How I Build Software

I’ve posited and shared many perspectives on software development / product design over the years and this will be the last one that I do on this blog.

And it’s not that the other “iterations” of my thoughts aren’t true or that they weren’t (directionally) correct; rather, they weren’t as-mature as it is today. This is, like most things, a process of self-discovery, not necessarily about adopting or using “better” workflows or systems or tools.

I thought I knew how to build software when I was younger. Now, I’m not entirely sure how much of it gets done, at all. Sobriety suggests that I really never knew. It’s because I was focused on the wrong things; a slightly-nuanced but important difference between outputs and real outcomes.

The reality is that any and all of those previous positions were “best guesses” at the time and although a handful of those posits remain true, most of them are embarrassing in their superficiality and detachment from reality.

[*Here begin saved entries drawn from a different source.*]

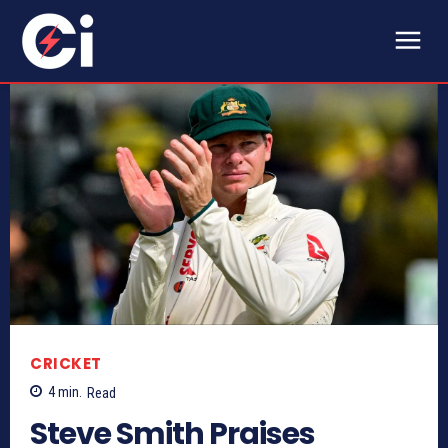
CRICKET
4
min.
Read
Steve Smith Praises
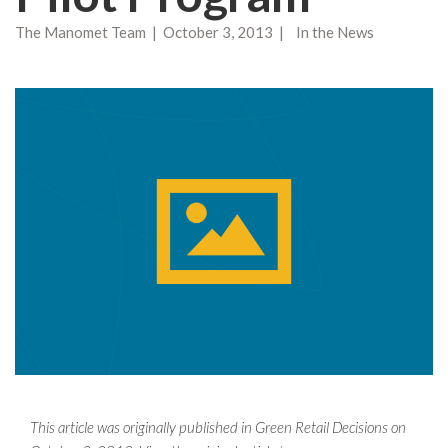
The Manomet Team | October 3, 2013 | In the News
This article was originally published in Green Retail Decisions on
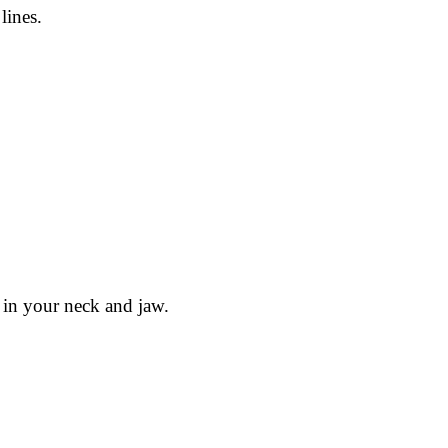
lines.
 in your neck and jaw.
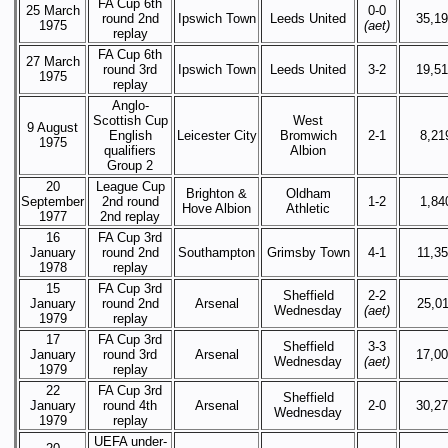
FA Cup 6th
25 March
0-0
round 2nd
Ipswich Town
Leeds United
35,1
1975
(aet)
replay
FA Cup 6th
27 March
round 3rd
Ipswich Town
Leeds United
3-2
19,5
1975
replay
Anglo-
Scottish Cup
West
9 August
English
Leicester City
Bromwich
2-1
8,21
1975
qualifiers
Albion
Group 2
20
League Cup
Brighton &
Oldham
September
2nd round
1-2
1,84
Hove Albion
Athletic
1977
2nd replay
16
FA Cup 3rd
January
round 2nd
Southampton
Grimsby Town
4-1
11,3
1978
replay
15
FA Cup 3rd
Sheffield
2-2
January
round 2nd
Arsenal
25,0
Wednesday
(aet)
1979
replay
17
FA Cup 3rd
Sheffield
3-3
January
round 3rd
Arsenal
17,0
Wednesday
(aet)
1979
replay
22
FA Cup 3rd
Sheffield
January
round 4th
Arsenal
2-0
30,2
Wednesday
1979
replay
UEFA under-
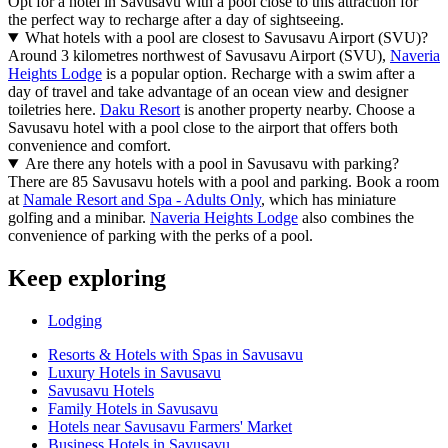
Opt for a hotel in Savusavu with a pool close to this attraction for
the perfect way to recharge after a day of sightseeing.
What hotels with a pool are closest to Savusavu Airport (SVU)?
Around 3 kilometres northwest of Savusavu Airport (SVU),
Naveria
Heights Lodge
is a popular option. Recharge with a swim after a
day of travel and take advantage of an ocean view and designer
toiletries here.
Daku Resort
is another property nearby. Choose a
Savusavu hotel with a pool close to the airport that offers both
convenience and comfort.
Are there any hotels with a pool in Savusavu with parking?
There are 85 Savusavu hotels with a pool and parking. Book a room
at
Namale Resort and Spa - Adults Only
, which has miniature
golfing and a minibar.
Naveria Heights Lodge
also combines the
convenience of parking with the perks of a pool.
Keep exploring
Lodging
Resorts & Hotels with Spas in Savusavu
Luxury Hotels in Savusavu
Savusavu Hotels
Family Hotels in Savusavu
Hotels near Savusavu Farmers' Market
Business Hotels in Savusavu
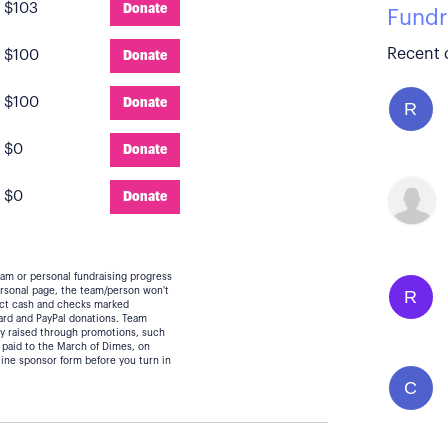
:
$103
Donate
Fundr
Recent 
:
$100
Donate
:
$100
Donate
R
:
$0
Donate
:
$0
Donate
eam or personal fundraising progress
personal page, the team/person won't
R
lect cash and checks marked
card and PayPal donations. Team
y raised through promotions, such
 paid to the March of Dimes, on
line sponsor form before you turn in
C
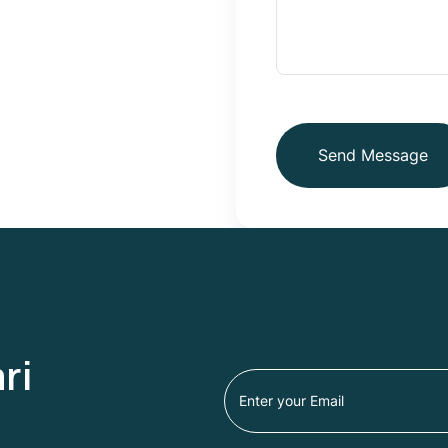
Send Message
ri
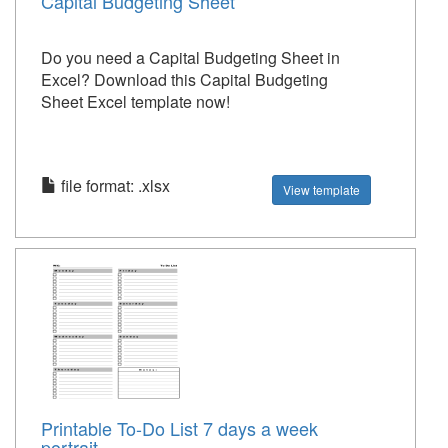
Capital Budgeting Sheet
Do you need a Capital Budgeting Sheet in
Excel? Download this Capital Budgeting
Sheet Excel template now!
file format: .xlsx
View template
Printable To-Do List 7 days a week
portrait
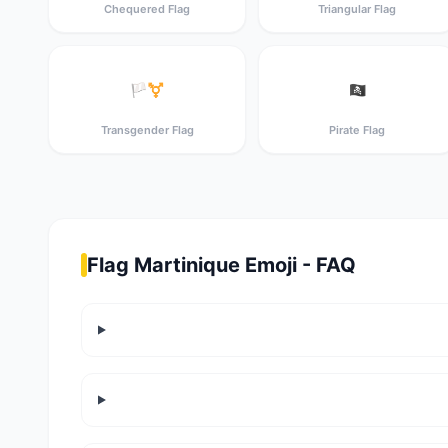
Chequered Flag
Triangular Flag
🏳️‍⚧️
🏴‍☠️
Transgender Flag
Pirate Flag
Flag Martinique Emoji - FAQ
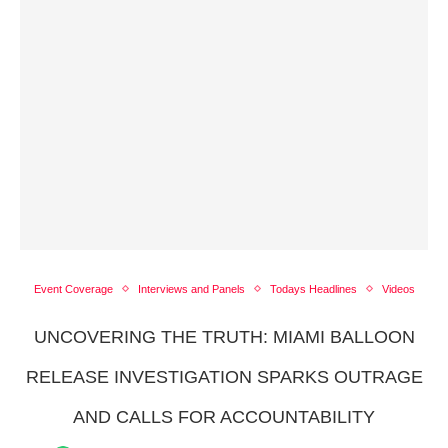
Event Coverage
Interviews and Panels
Todays Headlines
Videos
UNCOVERING THE TRUTH: MIAMI BALLOON
RELEASE INVESTIGATION SPARKS OUTRAGE
AND CALLS FOR ACCOUNTABILITY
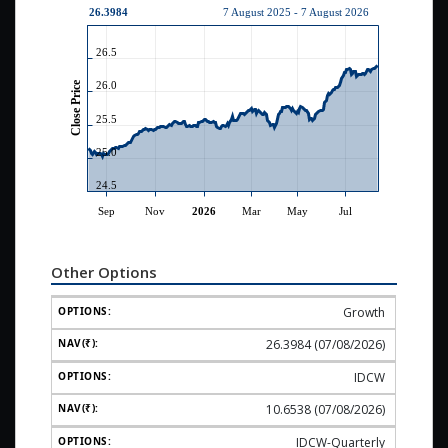
Other Options
Growth
26.3984 (07/08/2026)
IDCW
10.6538 (07/08/2026)
IDCW-Quarterly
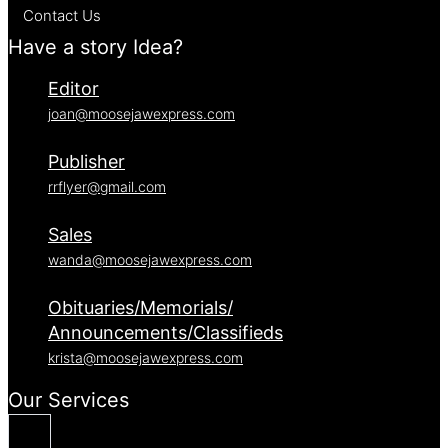
Contact Us
Have a story Idea?
Editor
joan@moosejawexpress.com
Publisher
rrflyer@gmail.com
Sales
wanda@moosejawexpress.com
Obituaries/Memorials/
Announcements/Classifieds
krista@moosejawexpress.com
Our Services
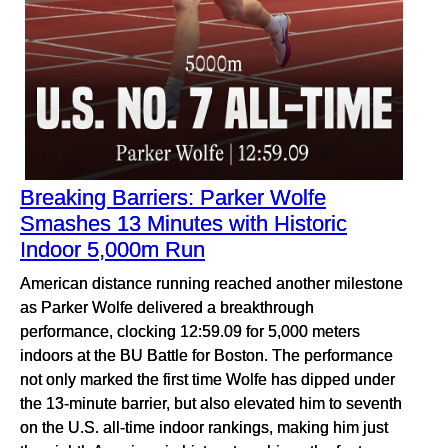
Breaking Barriers: Parker Wolfe
Smashes 13 Minutes with Historic
Indoor 5,000m Run
American distance running reached another milestone
as Parker Wolfe delivered a breakthrough
performance, clocking 12:59.09 for 5,000 meters
indoors at the BU Battle for Boston. The performance
not only marked the first time Wolfe has dipped under
the 13-minute barrier, but also elevated him to seventh
on the U.S. all-time indoor rankings, making him just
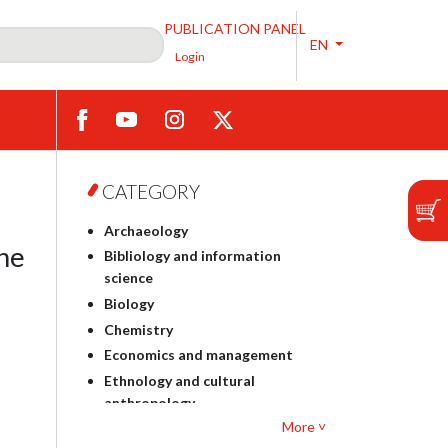
PUBLICATION PANEL
EN
Login
CATEGORY
Archaeology
the
Bibliology and information
science
Biology
Chemistry
Economics and management
Ethnology and cultural
anthropology
More ˅
Polish philology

Why? Because I was scared to build and design software the way that I wanted and most-naturally behaved and my insecurity dictated that it’s better to borrow or copy existing models that seem proven and effective than develop and curate my own.

I was wrong. I now know that building anything great necessarily requires the art to naturally flow from the artist (and back again). A great piece of software isn’t defined by the workflows or methodologies one uses to create it but rather the proximity and intimacy between the creator and their creation.

Truly, world-class software is the reflection of its creators and the more that reflection accurately mirrors the actual behaviors of the designers of the system, the better. Increase the fidelity and alignment in the principal system and you increase fundamental integrity which has many natural upsides; success in the market and with customers is just one of them.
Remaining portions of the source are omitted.